Cassavetes is also the subject of several books about the actor/filmmakers life. Cassavetes on Cassavetes is a collection of interviews collected or conducted by Boston University film scholar Ray Carney, in which the late filmmaker recalls his experiences, influences and outlook in the film industry. In the Oscar 2005 edition of Vanity Fair magazine, one of the articles features a tribute to Cassavetes with three members of his stock company: Rowlands, and actors Ben Gazzara and Peter Falk.
In the Robert Crais books The Monkey's Raincoat and Stalking the Angel the main character Elvis Cole is noted to look like John Cassavetes '20 years ago'. He also uses the name Johhny Staccato when giving his details to an apartment guard.
Washington D.C. band Fugazi recorded a tribute on 1993 record 'In on the Killtaker' called "Cassavetes".
Jem Cohen's film about the band, 'Instrument' is dedicated to Cassavetes, as well as D. Boon of the 1980s punk rock band the Minutemen.
New York City band Le Tigre released 'What's Yr Take On Cassavetes?', on their self-titled album, featuring a debate between two widely-opinionated individuals on the actor. This is exemplified by the song featuring two vocalists, each of them being used to assert these differing opinions.
On the album The Gap (2000) by Chicago band Joan of Arc, there is a song titled "John Cassavetes, Assata Shakur, and Guy Debord Walk Into a Bar.."
The season finale of Moral Orel entitled "Nature, Part 2" on July 15, 2007 was dedicated to John Cassavetes.
Elaine May's Mikey and Nicky (1976), featuring Falk and Cassavetes, was an overt homage to Cassavetes in cultural / thematic scope, cinematography, and the improvisational nature of the acting.
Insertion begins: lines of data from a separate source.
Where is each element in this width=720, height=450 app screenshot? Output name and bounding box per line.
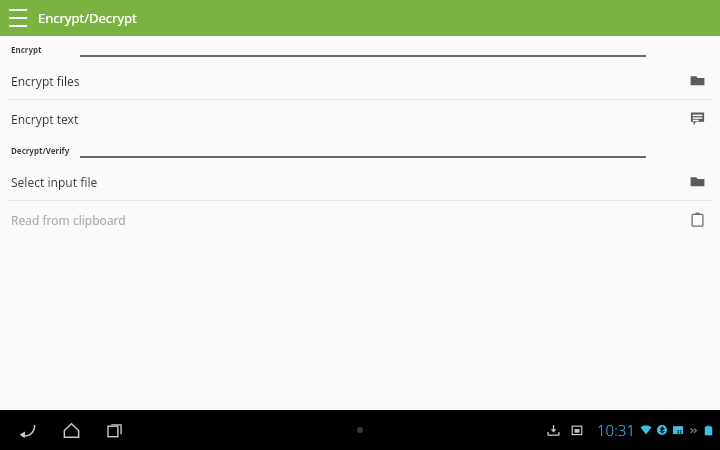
button[interactable]: Back bbox=[8, 411, 46, 449]
button[interactable]: Encrypt files bbox=[0, 62, 720, 99]
button[interactable]: Encrypt text bbox=[0, 100, 720, 137]
other: Choose folder bbox=[683, 62, 712, 99]
staticText: Read from clipboard bbox=[11, 212, 683, 228]
button[interactable]: Select input file bbox=[0, 163, 720, 200]
other: Choose folder bbox=[683, 163, 712, 200]
button[interactable]: Download notification bbox=[543, 420, 563, 440]
staticText: 10:31 bbox=[597, 420, 635, 440]
staticText: Encrypt/Decrypt bbox=[38, 9, 137, 27]
button[interactable]: Read from clipboard bbox=[0, 201, 720, 238]
button[interactable]: Recent apps bbox=[96, 411, 134, 449]
staticText: Decrypt/Verify bbox=[11, 145, 70, 156]
other: Clipboard bbox=[683, 201, 712, 238]
button[interactable]: Open navigation menu bbox=[0, 0, 36, 36]
staticText: Encrypt files bbox=[11, 73, 683, 89]
staticText: Encrypt text bbox=[11, 111, 683, 127]
button[interactable]: Home bbox=[52, 411, 90, 449]
staticText: Select input file bbox=[11, 174, 683, 190]
staticText: Encrypt bbox=[11, 44, 42, 55]
other: Enter text bbox=[683, 100, 712, 137]
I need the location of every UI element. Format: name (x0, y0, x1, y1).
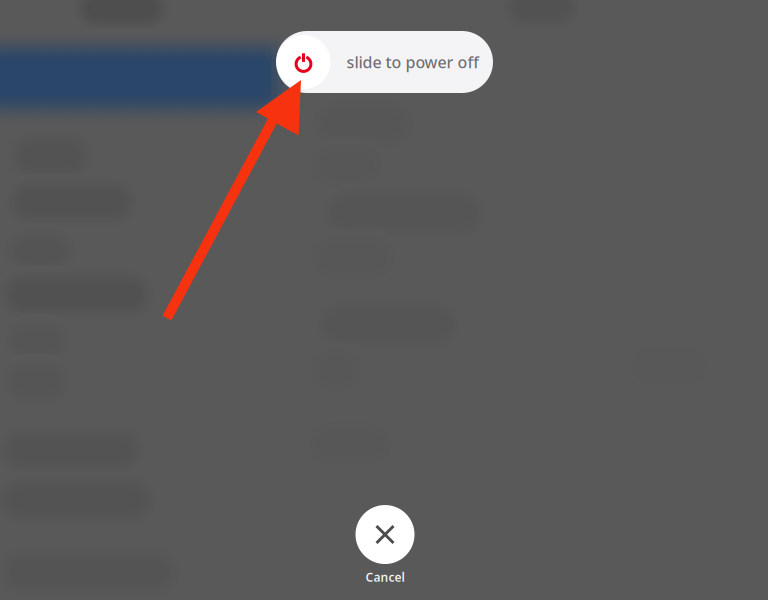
button[interactable]: slide to power off (276, 31, 493, 93)
button[interactable]: Cancel (325, 504, 445, 586)
staticText: slide to power off (346, 51, 478, 73)
staticText: Cancel (366, 569, 404, 585)
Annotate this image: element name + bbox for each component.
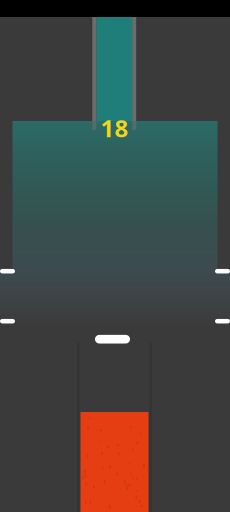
staticText: 18 [100, 112, 128, 144]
In the 1993 Denis Leary song "I'm an Asshole" Leary states he is going to get "The Duke" (John Wayne), John Cassavetes, Lee Marvin, Sam Peckinpah and a case of whiskey then drive down to Texas before being cutoff by a bandmate and getting called an asshole.
The Hold Steady's 2008 album Stay Positive makes various allusions to Cassavetes's Opening Night, the closing song "Slapped Actress" being the most explicit.